Vendere come italiani prodotti esteri? Ecco tutti i rischi e le sanzioni

Un articolo pubblicato l'11 maggio scorso da FreshPlaza (clicca qui per il testo completo) ha riportato le osservazioni dell'operatore greco Theodorou Kostas della Theodorou Fruits, il quale lamentava il fatto che gli esportatori greci non stessero sfruttando appieno le opportunità, offerte dal proprio Paese, di confezionamento e distribuzione di prodotti di alta qualità, come ciliegie e kiwi, preferendo invece vendere i volumi maggiori direttamente ad aziende agricole in Italia e Romania.

Con la conseguenza, a suo dire ovviamente, che i prodotti greci finiscono sul mercato europeo come italiani o rumeni. La questione sollevata pare grave e non riguarda solo aspetti di strategia commerciale o di marketing, ma di violazioni di specifiche norme. Chiediamo chiarimenti in materia all'avvocato Gualtiero Roveda, consulente di Fruitimprese.

L'avvocato Roveda

"In base alle norme dell'Unione Europea, il paese di origine dei prodotti ortofrutticoli deve essere indicato. Nello specifico, il Regolamento UE n. 543/2011 stabilisce tale obbligo per garantire la trasparenza e la tracciabilità dei prodotti. L'indicazione deve essere chiara e leggibile e deve essere fornita in modo tale da evitare qualsiasi tipo di inganno per i consumatori. Il Regolamento stabilisce anche le procedure per il controllo e la verifica dell'indicazione del paese di origine dei prodotti ortofrutticoli, al fine di prevenire la frode in commercio", spiega Roveda.

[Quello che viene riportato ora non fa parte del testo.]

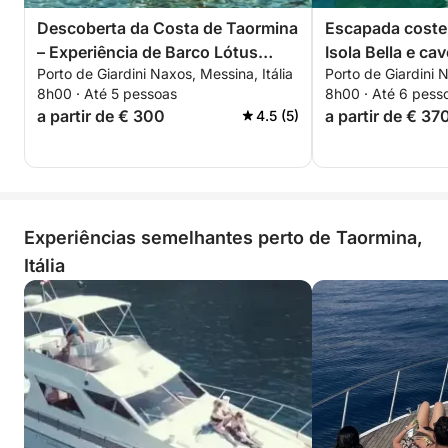
Descoberta da Costa de Taormina
Escapada coste
– Experiência de Barco Lótus
Isola Bella e ca
Porto de Giardini Naxos, Messina, Itália
Porto de Giardini N
Branco
8h00 · Até 5 pessoas
8h00 · Até 6 pess
a partir de € 300
a partir de € 37
4.5 (5)
Experiências semelhantes perto de Taormina,
Itália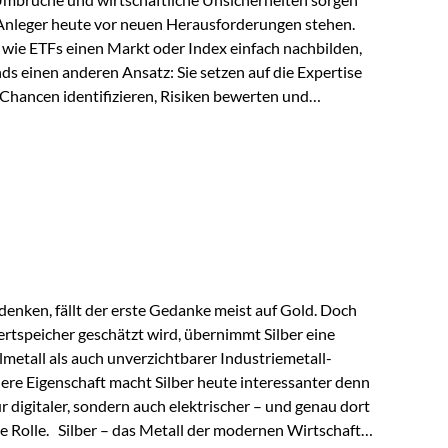
 Anleger heute vor neuen Herausforderungen stehen.
wie ETFs einen Markt oder Index einfach nachbilden,
ds einen anderen Ansatz: Sie setzen auf die Expertise
Chancen identifizieren, Risiken bewerten und
erade in einem Umfeld, das von schnellen Veränderungen
ve Herangehensweise einen entscheidenden Mehrwert
nds aus? Aktive Fonds verfolgen das Ziel, nicht nur
rn gezielt Anlageentscheidungen zu treffen.
nternehmen,…
enken, fällt der erste Gedanke meist auf Gold. Doch
rtspeicher geschätzt wird, übernimmt Silber eine
lmetall als auch unverzichtbarer Industriemetall-
ere Eigenschaft macht Silber heute interessanter denn
ur digitaler, sondern auch elektrischer – und genau dort
de Rolle. Silber – das Metall der modernen Wirtschaft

Sotto quest'ultimo aspetto, nel nostro Paese vi sono anche profili penali di responsabilità se viene venduto un prodotto greco come italiano. L'operatore che consegna all'acquirente un prodotto con un'origine diversa da quella dichiarata o pattuita, commette il reato di frode nell'esercizio del commercio, previsto e punito dall'articolo 515 del Codice penale.

Ma dal punto di vista giuridico, non pare essere una truffa. Precisa Roveda: "Il confine tra il reato di frode in commercio e quello più grave di 'truffa', previsto dall'articolo 640 del Codice penale, è invero piuttosto labile, e la giurisprudenza stessa ha fornito soluzioni interpretative contraddittorie. La posizione più ragionevole sembra essere quella che qualifica il reato come 'truffa' piuttosto che "frode in commercio" quando l'acquirente viene raggirato con artifici o inganni per concludere un contratto che altrimenti non avrebbe concluso, subendo anche un danno patrimoniale".

Ai fini della commissione del reato è effettivamente sufficiente detenere presso il magazzino o il punto vendita prodotti difformi per origine da quanto indicato in etichetta.

"E' possibile in questo caso configurare il tentativo di frode. Il reato si consuma però nel momento e nel luogo in cui il venditore consegna la merce. L'elemento soggettivo del reato è rappresentato dal dolo generico. Non è quindi necessario dimostrare particolari modalità ingannevoli o l'intento di trarre profitto: è sufficiente che il venditore abbia la consapevolezza e la volontà di consegnare un prodotto diverso da quello dichiarato. La prova del dolo può essere fornita da elementi quali la condotta dell'agente, le dichiarazioni, i documenti, le testimonianze, ecc. Tuttavia, le presunzioni non sono ammesse".

Se il prezzo è congruo per le caratteristiche e le qualità del prodotto venduto, sussiste ugualmente il reato: potrà essere, al limite, una circostanza che il giudice valuterà per stabilire la misura della pena.
Il reato di "frode in commercio" è punito con la reclusione fino a due anni o con la multa fino a 2.065 euro. In ragione dell'articolo 517-bis c.p., la pena è aumentata nella misura massima di un terzo se i fatti hanno per oggetto alimenti o bevande con denominazione di origine o geografica o le cui specificità sono protette dalle norme vigenti. La condanna comporta anche la pubblicazione della sentenza, in forza di quanto stabilito dall'art. 518 c.p.

"Il reato in esame rientra tra i "reati presupposto" previsti dal D.lgs. n. 231/2001. A ciò consegue che la commissione del reato di "frode in commercio" comporta, oltre alla penale, personale, responsabilità di coloro che hanno commesso il reato, anche una responsabilità amministrativa della società, accertata dal giudice penale. La società potrà così essere condannata a una sanzione pecuniaria ricompresa in un range che va da un minimo di euro 25.800 a un massimo di euro 1.549.000" conclude Roveda.